Clyde Lynds stared in puzzlement.
The wall was sliding to his left, revealing darkness behind it that seemed to swallow the moving picture. And suddenly the woman’s face vanished, and where it had been was the smile of the German whom the Professor had named the Akrobat.
43
Men with guns in their hands flanked the Acrobat.
Larry Saunders and Tim Holian stepped in front of Clyde Lynds, shielding him as they reached for their pistols. Saunders whipped his Colt from his shoulder holster with blinding speed.
Christian Semmler’s gunmen fired as one. Six shots exploded in deafening thunder. The chief of the Van Dorn Detective Agency’s Los Angeles field office fell dead with six bullets in his chest.
Their second volley dropped both Protective Service men, who had been so startled by the raid that they were still reaching for their weapons. The guns wheeled toward Tim Holian, whom they had been afraid to fire at because he was next to Clyde Lynds. Holian took full advantage of the two-second respite. Standing tall, pistols flaming in both hands, he stalked the raiders. One Bittereinder went down, and another fell back with a cry of pain. Four returned Holian’s fire. The big detective tumbled across the laboratory, and crashed into a table, splintering it.
Clyde Lynds ran. The Acrobat leaped over the fallen men’s bodies and bounded lithely after him, catching him by the arm. He drew him close in a powerful grip, squeezed until Lynds groaned in pain, and glared in the frightened scientist’s eyes. “I have you, Herr Lynds. Do not struggle, or I will hurt you. Where is the Talking Pictures machine?”
“You’re looking at it,” Lynds said sullenly.
“That is the part for showing the Talking Pictures,” Semmler said, gesturing for his men to pack it down the stairs. “Where is the part that manufactures it?”
He squeezed harder, crushing muscle against bone. Gasping, Lynds led him to a camera on a tripod.
“This is for pictures,” said Semmler. “What captures the sound?”
Lynds nodded mutely at a carbon microphone on a tall wooden box.
Semmler said, “Lastly, where is the machine for imprinting the sounds on the film?”
Clyde Lynds sagged in Semmler’s grip. The monster knew everything. It was as if he had been watching over his shoulder. Pain bored through his arm as Semmler shook him like a terrier. “Where?”
“Upstairs in the lab.”
Semmler was relentless. Squeezing harder, grinding Lynds’s flesh agonizingly against bone, he asked, “Where are your plans?”

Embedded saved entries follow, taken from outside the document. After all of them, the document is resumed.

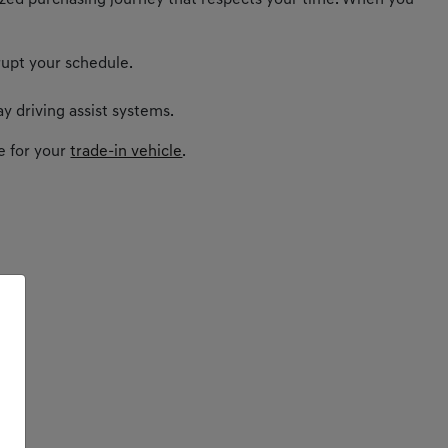
nalized purchasing journey that respects your time. When you
rupt your schedule.
y driving assist systems.
e for your
trade-in vehicle
.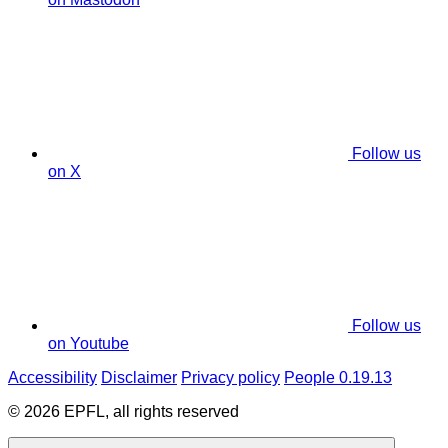
Follow us
on X
Follow us
on Youtube
Accessibility
Disclaimer
Privacy policy
People 0.19.13
© 2026 EPFL, all rights reserved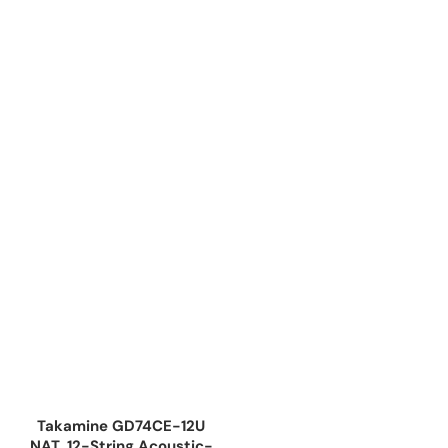
Takamine GD74CE-12U
NAT, 12-String Acoustic-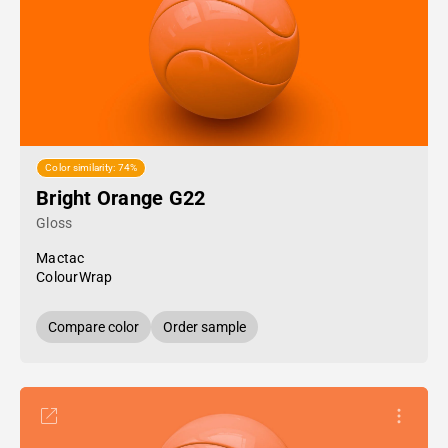
Color similarity: 74%
Bright Orange G22
Gloss
Mactac
ColourWrap
Compare color
Order sample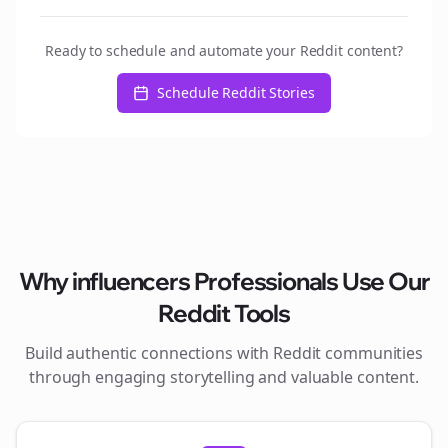
Ready to schedule and automate your Reddit content?
Schedule Reddit Stories
Why
influencers
Professionals Use Our
Reddit Tools
Build authentic connections with Reddit communities
through engaging storytelling and valuable content.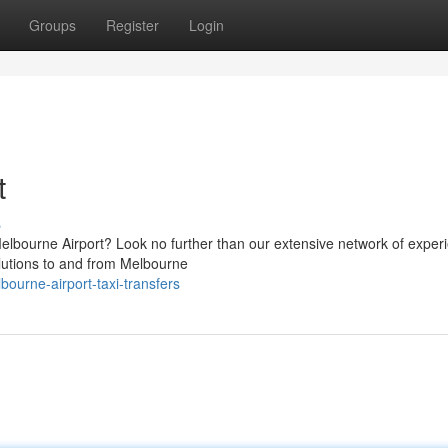
Groups
Register
Login
t
s
Melbourne Airport? Look no further than our extensive network of exper
olutions to and from Melbourne
ourne-airport-taxi-transfers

Clyde Lynds realized with a sinking heart that, having been outfoxed in the past, the German was too suspicious to be fooled again. “There!” he gasped, indicating a satchel full of drawings and schematics. That seemed to appease the Acrobat, Lynds thought, but he soon realized he was wrong.
“Let’s go!” Semmler dragged him toward the opening that had appeared so suddenly in the wall.
“Where?”
“Up to the laboratory for your imprinting machine, then home to Germany.”
“Germany’s not my home,” Lynds protested.
“It will be your home until your machine is made absolutely perfect.”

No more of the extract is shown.